December 11, 2013, 02:53 pm
Cruz: Budget deal 'deeply concerning'

By Alexandra Jaffe

Sen. Ted Cruz (R-Texas) finds the budget deal brokered by Rep. Paul Ryan (R-Wis.) and Sen. Patty Murray (D-Wash.) "deeply concerning," his office said Wednesday.

The senator is on a flight back from South Africa, where he attended the memorial services for Nelson Mandela with a group of fellow lawmakers, so he hasn't had time to fully review the proposal, spokeswoman Catherine Frazier said.

But she added that he did take issue with much of it.

"We shouldn't sacrifice the modest 2.4 percent spending cuts already in law in exchange for a mere possibility of future reductions. While Sen. Cruz supports adjusting the sequester so it doesn't disproportionately target vital defense spending, we should be taking a serious look at what is actually driving our debt and deficits, not raising spending in exchange for minor changes and promises of future action," she said in an email to The Hill.

Cruz is one of a handful of likely 2016 presidential contenders to criticize the deal.

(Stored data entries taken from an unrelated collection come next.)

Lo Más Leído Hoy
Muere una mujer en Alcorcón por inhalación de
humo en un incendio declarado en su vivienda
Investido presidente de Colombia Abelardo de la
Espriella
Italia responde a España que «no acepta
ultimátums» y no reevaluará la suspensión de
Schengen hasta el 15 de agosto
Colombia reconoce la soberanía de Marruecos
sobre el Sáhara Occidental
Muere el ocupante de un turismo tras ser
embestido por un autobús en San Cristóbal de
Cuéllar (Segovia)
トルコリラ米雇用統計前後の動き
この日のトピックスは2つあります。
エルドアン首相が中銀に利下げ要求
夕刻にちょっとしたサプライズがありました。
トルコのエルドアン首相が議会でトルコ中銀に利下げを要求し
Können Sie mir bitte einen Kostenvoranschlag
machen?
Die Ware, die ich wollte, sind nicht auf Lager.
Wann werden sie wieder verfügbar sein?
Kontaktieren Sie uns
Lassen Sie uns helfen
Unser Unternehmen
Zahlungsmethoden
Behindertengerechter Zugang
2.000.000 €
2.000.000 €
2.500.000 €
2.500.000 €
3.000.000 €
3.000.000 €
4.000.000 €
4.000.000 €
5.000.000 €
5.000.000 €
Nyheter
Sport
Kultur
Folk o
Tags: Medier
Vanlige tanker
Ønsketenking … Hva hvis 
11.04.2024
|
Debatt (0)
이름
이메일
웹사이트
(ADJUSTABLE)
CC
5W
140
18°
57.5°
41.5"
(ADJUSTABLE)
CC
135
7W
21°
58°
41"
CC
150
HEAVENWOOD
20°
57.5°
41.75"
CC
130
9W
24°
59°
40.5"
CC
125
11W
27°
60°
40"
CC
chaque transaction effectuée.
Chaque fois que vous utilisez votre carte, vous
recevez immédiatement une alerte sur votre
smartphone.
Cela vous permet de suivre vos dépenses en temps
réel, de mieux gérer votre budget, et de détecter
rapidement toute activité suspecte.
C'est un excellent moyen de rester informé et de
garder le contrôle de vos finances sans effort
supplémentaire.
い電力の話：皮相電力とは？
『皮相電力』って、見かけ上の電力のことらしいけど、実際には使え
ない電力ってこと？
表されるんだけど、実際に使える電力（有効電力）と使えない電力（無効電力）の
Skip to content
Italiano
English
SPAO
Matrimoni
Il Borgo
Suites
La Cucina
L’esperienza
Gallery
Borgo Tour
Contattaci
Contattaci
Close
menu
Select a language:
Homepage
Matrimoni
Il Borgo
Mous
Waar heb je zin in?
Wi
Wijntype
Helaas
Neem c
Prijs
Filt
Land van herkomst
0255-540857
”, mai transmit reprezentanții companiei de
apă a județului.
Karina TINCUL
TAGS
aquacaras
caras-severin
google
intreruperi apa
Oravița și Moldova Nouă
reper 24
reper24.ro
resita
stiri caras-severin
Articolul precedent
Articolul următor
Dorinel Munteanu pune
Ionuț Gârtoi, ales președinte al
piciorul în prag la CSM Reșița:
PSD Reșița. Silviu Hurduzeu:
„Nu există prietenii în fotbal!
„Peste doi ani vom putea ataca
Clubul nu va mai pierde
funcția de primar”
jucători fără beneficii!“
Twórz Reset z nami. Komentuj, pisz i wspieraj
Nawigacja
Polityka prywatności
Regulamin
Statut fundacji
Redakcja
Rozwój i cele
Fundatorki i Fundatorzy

Sen. Rand Paul (R-Ky.) on Wednesday called it "shameful" to increase funding past sequestration levels, and Sen. Marco Rubio (R-Fla.) warned during an appearance on Mike Huckabee's radio show that "to walk away from the already agreed upon reductions in spending that were so difficult to achieve, I think opens the floodgates that really threaten to put us right back in these spending habits."

Their wariness comes as nearly half a dozen conservative groups have announced their opposition to the proposal, which would set a top-line spending number just over $1 trillion for each of the next two fiscal years and replace $63 billion in sequester cuts with other savings. It also includes an additional $22.5 billion reduction in the deficit.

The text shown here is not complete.